- [WORK TO BE COMPLETED]
How many lines below contain the word "værkstedet"? Reply solely with the number.

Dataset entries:
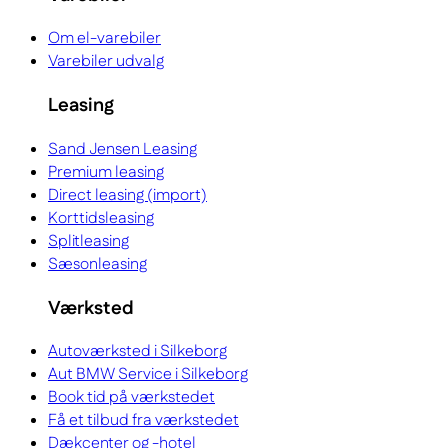
Om el-varebiler
Varebiler udvalg
Leasing
Sand Jensen Leasing
Premium leasing
Direct leasing (import)
Korttidsleasing
Splitleasing
Sæsonleasing
Værksted
Autoværksted i Silkeborg
Aut BMW Service i Silkeborg
Book tid på værkstedet
Få et tilbud fra værkstedet
Dækcenter og -hotel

- [OUTPUT OF THE TASK]
2